Did I mention we did these projects consecutively, a while ago? 🙂

20131008_222215

Just a quick follow-up for the visually gratified: a table the size of Montana!  The end table was pretty quickly followed by the coffee table (the primary thing we originally wanted).  Note the matching X style of the coffee table in front and end table in the background.

This photo conveys some of the smoothness and the shine on the surface: the table shows a little of the glow from the computer.  If you can believe it, this was entirely hand-sanded because our power sander broke at the beginning of this project and we were being lazy.

20131008_222250

Here are the two tables with the matching basic construction shown.

Costs:

  1. Consumable material: about $80 (including the stain and poly which I forgot to figure in for the last table)
  2. Manhours of labor: about 40 (this table seemed to come together quicker; it had the same number of joints to cut and connect as the previous one, and I streamlined the sanding)

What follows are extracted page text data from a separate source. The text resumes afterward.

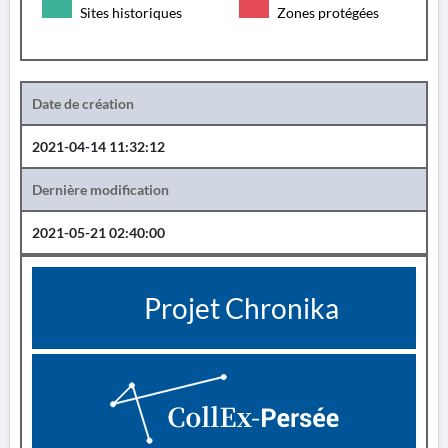
Sites historiques
Zones protégées
Date de création
2021-04-14 11:32:12
Dernière modification
2021-05-21 02:40:00
Projet Chronika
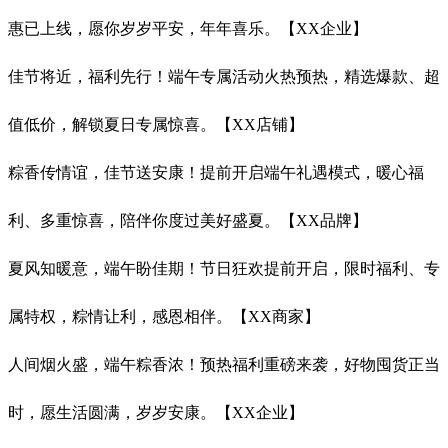
惠已上线，愿你岁岁平安，年年喜乐。【XX企业】
佳节将近，福利先行！端午专属活动火热预热，精选爆款、超
值低价，解锁夏日专属惊喜。【XX店铺】
粽香传情谊，佳节送安康！提前开启端午礼遇模式，暖心福
利、多重惊喜，陪伴你度过美好盛夏。【XX品牌】
夏风知暖意，端午盼佳期！节日狂欢提前开启，限时福利、专
属特权，粽情让利，感恩相伴。【XX商家】
人间烟火盛，端午粽香浓！预热福利重磅来袭，好物囤货正当
时，愿生活圆满，岁岁安康。【XX企业】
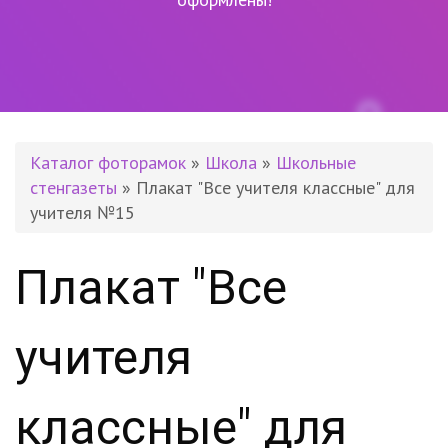
Каталог фоторамок
»
Школа
»
Школьные
стенгазеты
» Плакат "Все учителя классные" для
учителя №15
Плакат "Все
учителя
классные" для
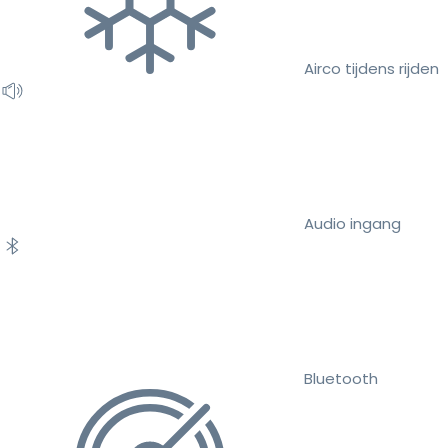
Airco tijdens rijden
Audio ingang
Bluetooth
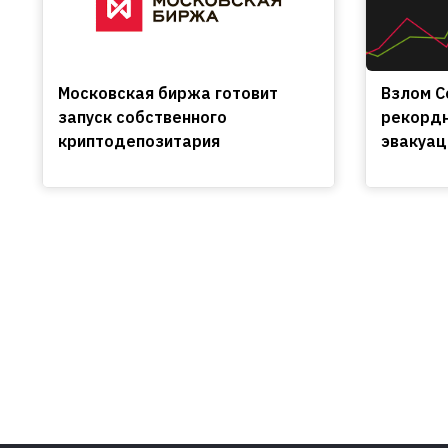
Московская биржа готовит
Взлом C
запуск собственного
рекордн
криптодепозитария
эвакуац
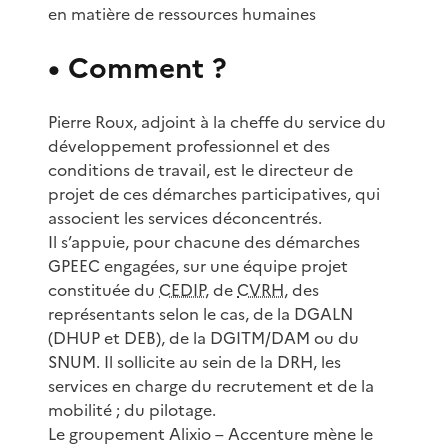
en matière de ressources humaines
• Comment ?
Pierre Roux, adjoint à la cheffe du service du
développement professionnel et des
conditions de travail, est le directeur de
projet de ces démarches participatives, qui
associent les services déconcentrés.
Il s’appuie, pour chacune des démarches
GPEEC engagées, sur une équipe projet
constituée du
CEDIP
, de
CVRH
, des
représentants selon le cas, de la DGALN
(DHUP et DEB), de la DGITM/DAM ou du
SNUM. Il sollicite au sein de la DRH, les
services en charge du recrutement et de la
mobilité ; du pilotage.
Le groupement Alixio – Accenture mène le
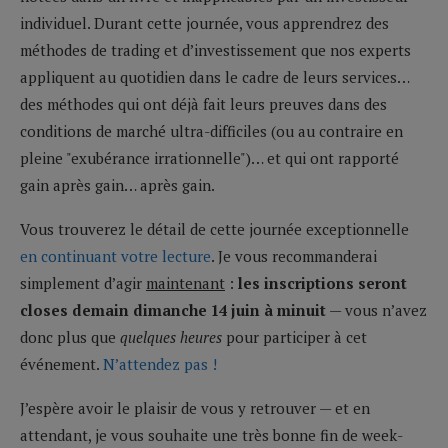
individuel. Durant cette journée, vous apprendrez des
méthodes de trading et d’investissement que nos experts
appliquent au quotidien dans le cadre de leurs services…
des méthodes qui ont déjà fait leurs preuves dans des
conditions de marché ultra-difficiles (ou au contraire en
pleine "exubérance irrationnelle")… et qui ont rapporté
gain après gain… après gain.
Vous trouverez le détail de cette journée exceptionnelle
en continuant votre lecture
. Je vous recommanderai
simplement d’agir
maintenant
:
les inscriptions seront
closes demain dimanche 14 juin à minuit
— vous n’avez
donc plus que
quelques heures
pour participer à cet
événement.
N’attendez pas !
J’espère avoir le plaisir de vous y retrouver — et en
attendant, je vous souhaite une très bonne fin de week-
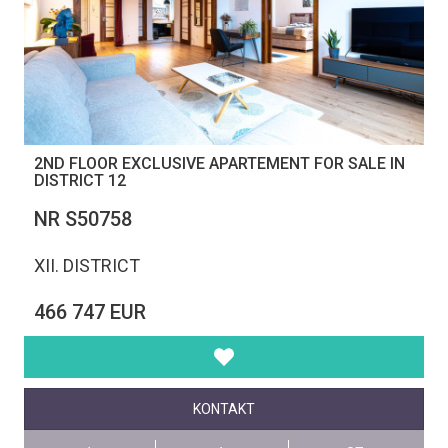
2ND FLOOR EXCLUSIVE APARTEMENT FOR SALE IN
DISTRICT 12
NR S50758
XII. DISTRICT
466 747 EUR
KONTAKT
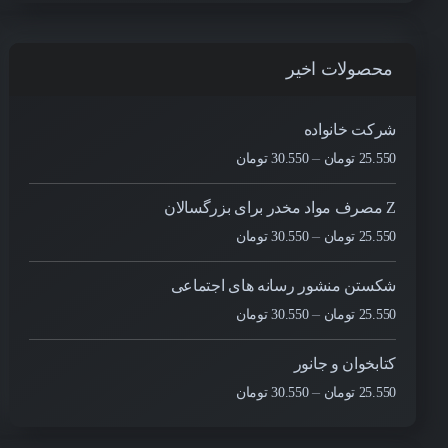
محصولات اخیر
شرکت خانواده
–
25.550
تومان
30.550
تومان
Z مصرف مواد مخدر برای بزرگسالان
–
25.550
تومان
30.550
تومان
شکستن منشور رسانه های اجتماعی
–
25.550
تومان
30.550
تومان
کتابخوان و جانور
–
25.550
تومان
30.550
تومان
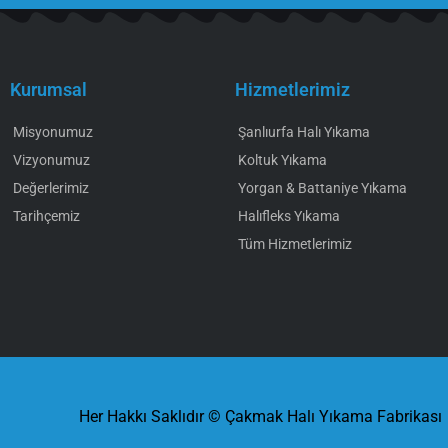
Kurumsal
Hizmetlerimiz
Misyonumuz
Şanlıurfa Halı Yıkama
Vizyonumuz
Koltuk Yıkama
Değerlerimiz
Yorgan & Battaniye Yıkama
Tarihçemiz
Halıfleks Yıkama
Tüm Hizmetlerimiz
Her Hakkı Saklıdır © Çakmak Halı Yıkama Fabrikası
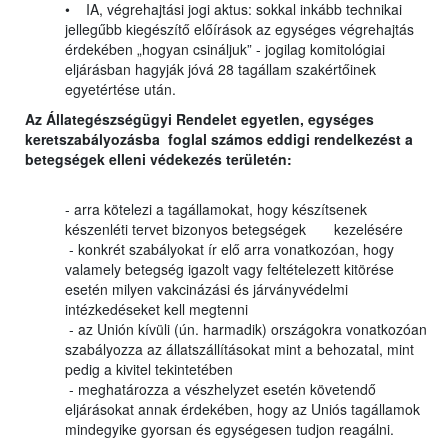
• IA, végrehajtási jogi aktus: sokkal inkább technikai
jellegűbb kiegészítő előírások az egységes végrehajtás
érdekében „hogyan csináljuk” - jogilag komitológiai
eljárásban hagyják jóvá 28 tagállam szakértőinek
egyetértése után.
Az Állategészségügyi Rendelet egyetlen, egységes
keretszabályozásba foglal számos eddigi rendelkezést a
betegségek elleni védekezés területén:
- arra kötelezi a tagállamokat, hogy készítsenek
készenléti tervet bizonyos betegségek kezelésére
- konkrét szabályokat ír elő arra vonatkozóan, hogy
valamely betegség igazolt vagy feltételezett kitörése
esetén milyen vakcinázási és járványvédelmi
intézkedéseket kell megtenni
- az Unión kívüli (ún. harmadik) országokra vonatkozóan
szabályozza az állatszállításokat mint a behozatal, mint
pedig a kivitel tekintetében
- meghatározza a vészhelyzet esetén követendő
eljárásokat annak érdekében, hogy az Uniós tagállamok
mindegyike gyorsan és egységesen tudjon reagálni.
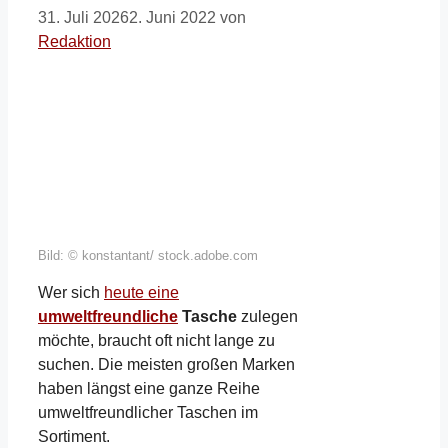
31. Juli 2026
2. Juni 2022
von
Redaktion
Bild: © konstantant/ stock.adobe.com
Wer sich
heute eine
umweltfreundliche
Tasche
zulegen
möchte, braucht oft nicht lange zu
suchen. Die meisten großen Marken
haben längst eine ganze Reihe
umweltfreundlicher Taschen im
Sortiment.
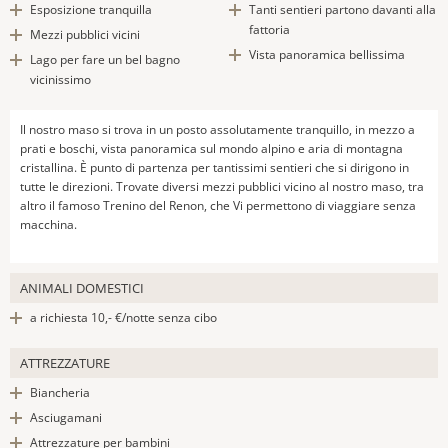
Esposizione tranquilla
Tanti sentieri partono davanti alla
fattoria
Mezzi pubblici vicini
Vista panoramica bellissima
Lago per fare un bel bagno
vicinissimo
Il nostro maso si trova in un posto assolutamente tranquillo, in mezzo a
prati e boschi, vista panoramica sul mondo alpino e aria di montagna
cristallina. È punto di partenza per tantissimi sentieri che si dirigono in
tutte le direzioni. Trovate diversi mezzi pubblici vicino al nostro maso, tra
altro il famoso Trenino del Renon, che Vi permettono di viaggiare senza
macchina.
ANIMALI DOMESTICI
a richiesta 10,- €/notte senza cibo
ATTREZZATURE
Biancheria
Asciugamani
Attrezzature per bambini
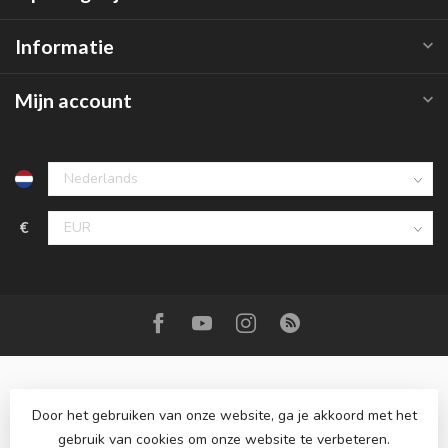
Informatie
Mijn account
€
Door het gebruiken van onze website, ga je akkoord met het
gebruik van cookies om onze website te verbeteren.
© Copyright 2026 Roemer juwelier
- Powered by
Lightspeed
-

No construction photos remain from this project because it was built during the pretty intense winter of 2012-2013, with occasional below-zero days and tons of snow.  We would stomp down to the freezing garage after work each night, put in enough hours to get reasonably to the next step, and then rush back upstairs.  But I can provide the lessons learned that sometimes improved this table over the last.

Lessons:

  1. Surface seams: a better way to smooth down the surface seams than going at it tediously from the top is to go at it from the sides of each piece before they are put together.  Also better to use a planer than just sanding to really take some layers off.  However, you can get into over-perfecting, and I wound up taking so much off the sides in the Name of Smoothness that the table top boards almost did not cover the already-constructed base by the time I was done.  Maybe smooth the top boards first and then build the base to have equal overlap in both directions.  Does that make any sense?
  2. As noted previously, I used only 120, 150, and 180 sandpaper here.  Not only was it faster than using additional sandpaper types; I think it allowed the wood to take the stain more evenly.
  3. Because this table was so large, it was pretty hard to stain the inside and underneath bits without smudging the sides and other parts.  Philosophical bonus question: does it matter if you stain/seal underneath, since this table resides in a thermal and humidity-controlled environment??
  4. Major lesson learned: the poly dried with little tiny bubbles everywhere.  Why???  We think it is because we sealed in the ~30 degree garage, outside the recommended usage range of 50-80 degrees.  As we suspected, the tiny bubbles are wearing off with time, but it is something to keep in mind.  Paint, poly, everything has a storage and usage thermal range that should be considered.

Furniture comps: this table and that table are similar to our piece at $180 and $290 respectively, and represent the most affordable of what I would want to buy from Overstock.  There were very pretty but way more expensive tables on there!  Though the DIY table is a little plain relative to these, the cost saving and satisfaction is worth it.